Uit bovenstaande theorie volgt dat de coördinaten van de normaalvector n¯ de coëfficiënten voor de variabelen zijn. In dit opzicht, om n¯ te vinden, moet de vergelijking in algemene vorm worden geschreven. We hebben:
1 / 3 × x + 1 / 2 × y - 1 / 4 × z - 13 / 6=0
Dan is de normaalvector van het vliegtuig:
n¯=(1/3; 1/2; -1/4)
Het probleem van het opstellen van de vergelijking van het vlak
De coördinaten van drie punten worden gegeven:
M1(1; 0; 0);
M2(2; -1; 5);
M3(0; -2; -2)
Hoe ziet de vergelijking van het vlak met al deze punten eruit.

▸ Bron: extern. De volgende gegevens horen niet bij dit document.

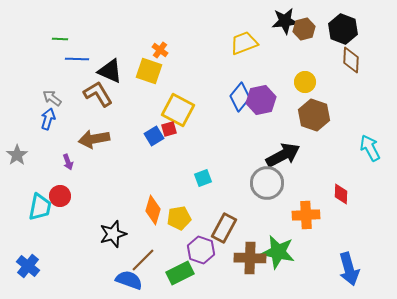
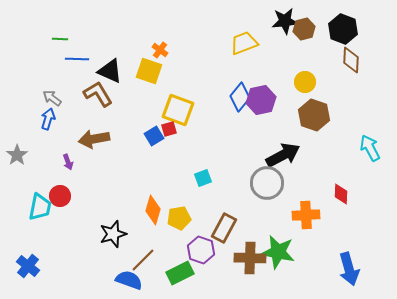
yellow square at (178, 110): rotated 8 degrees counterclockwise
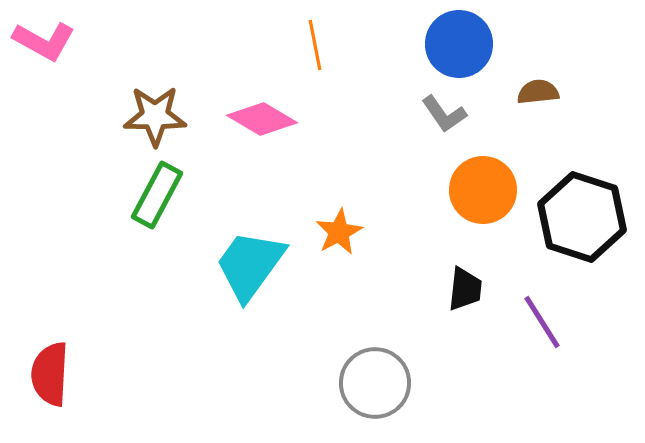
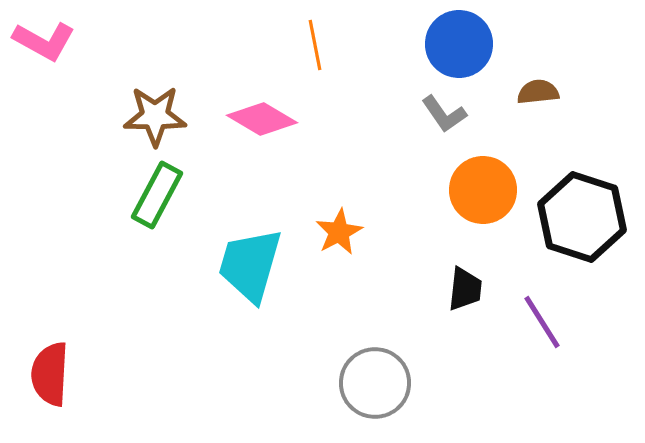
cyan trapezoid: rotated 20 degrees counterclockwise
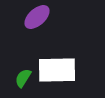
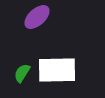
green semicircle: moved 1 px left, 5 px up
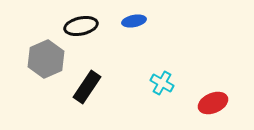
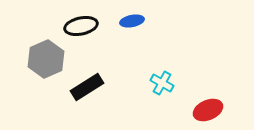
blue ellipse: moved 2 px left
black rectangle: rotated 24 degrees clockwise
red ellipse: moved 5 px left, 7 px down
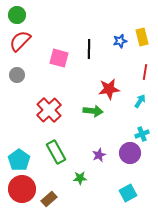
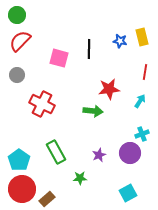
blue star: rotated 24 degrees clockwise
red cross: moved 7 px left, 6 px up; rotated 20 degrees counterclockwise
brown rectangle: moved 2 px left
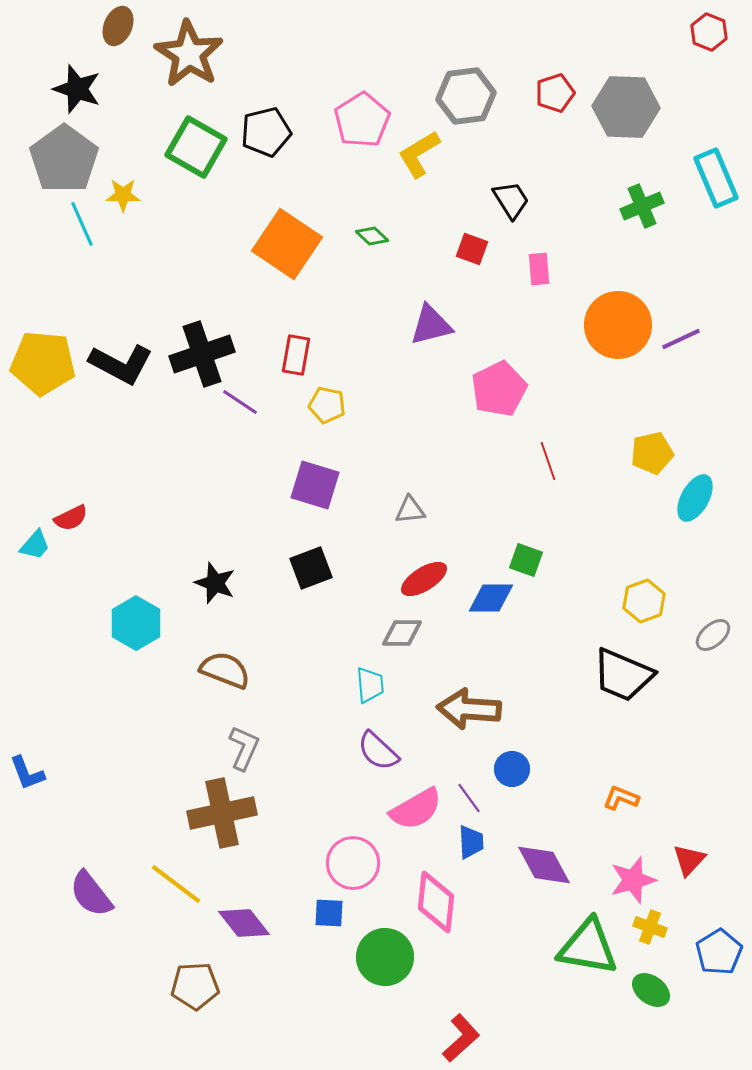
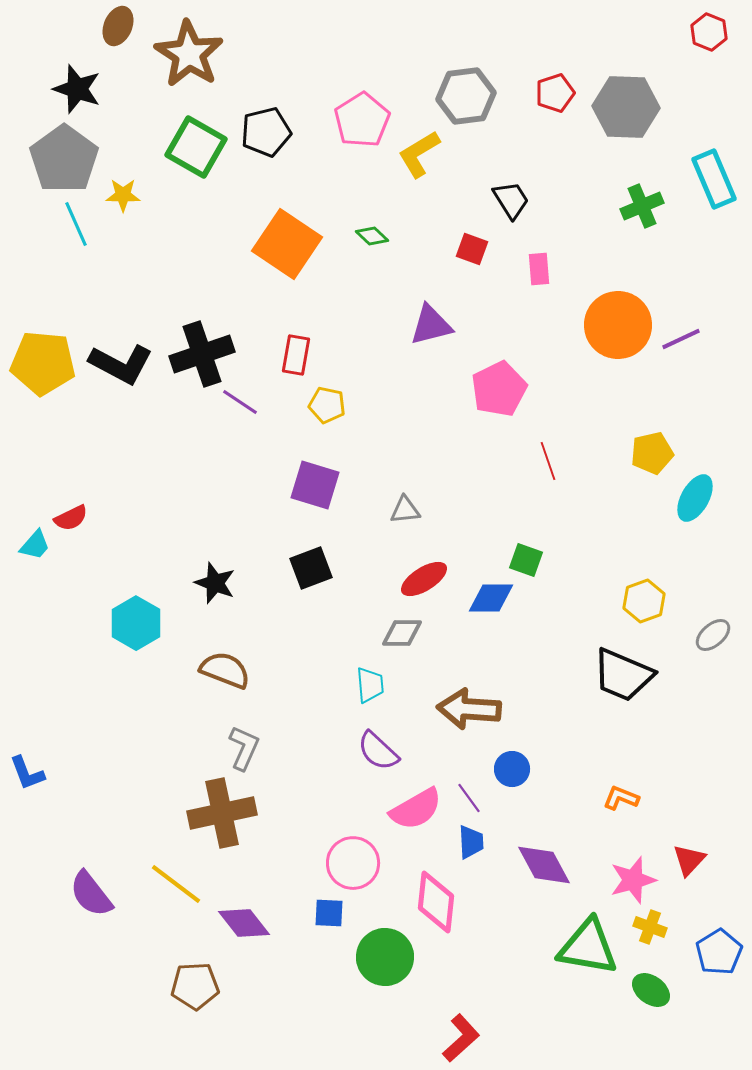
cyan rectangle at (716, 178): moved 2 px left, 1 px down
cyan line at (82, 224): moved 6 px left
gray triangle at (410, 510): moved 5 px left
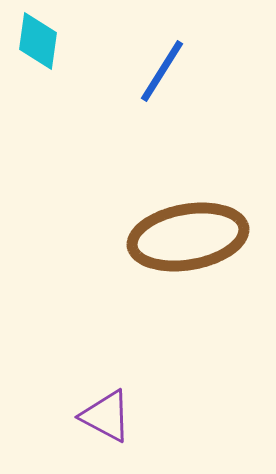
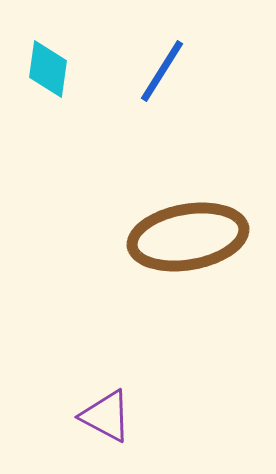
cyan diamond: moved 10 px right, 28 px down
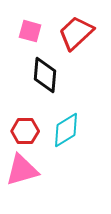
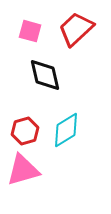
red trapezoid: moved 4 px up
black diamond: rotated 18 degrees counterclockwise
red hexagon: rotated 16 degrees counterclockwise
pink triangle: moved 1 px right
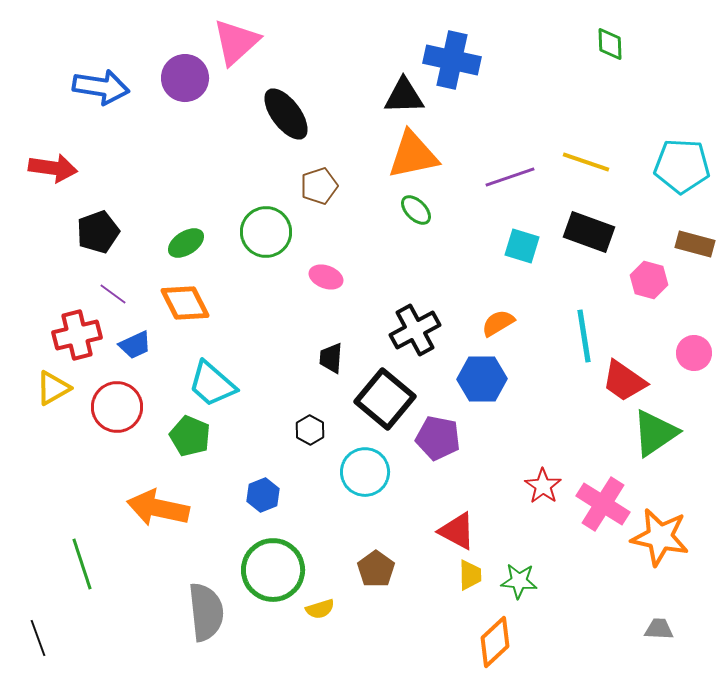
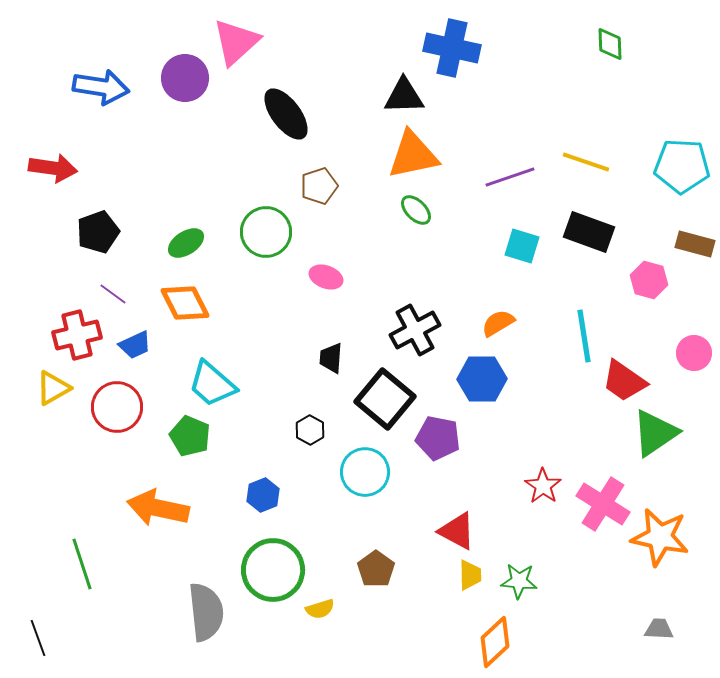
blue cross at (452, 60): moved 12 px up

Door drie punten die niet tot dezelfde lijn behoren, kan slechts één vlak worden getekend. Om de vergelijking te vinden, berekenen we eerst de richtingsvector van het vlak n¯. Om dit te doen, gaan we als volgt te werk: we vinden willekeurig twee vectoren die tot het vlak behoren, en berekenen hun vectorproduct. Het geeft een vector die loodrecht staat op dit vlak, dat wil zeggen, n¯. We hebben:
M1M2¯=(1; -1; 5); M1M3¯=(-1; -2; -2);
n¯=[M1M2¯ × M1M 3¯]=(12; -3; -3)
Neem het punt M1om te tekenenvlakke uitdrukkingen. We krijgen:
D=-1 × (12 × 1 + (-3) × 0 + (-3) × 0)=-12;
12 × x - 3 × y - 3 × z - 12=0=>
4 × x - y - z - 4=0
We hebben een algemene type-uitdrukking voor een vlak in de ruimte verkregen door er eerst een richtingsvector voor te definiëren.
De cross-producteigenschap moet onthouden worden bij het oplossen van problemen met vlakken, omdat je hiermee op een eenvoudige manier de coördinaten van een normale vector kunt bepalen.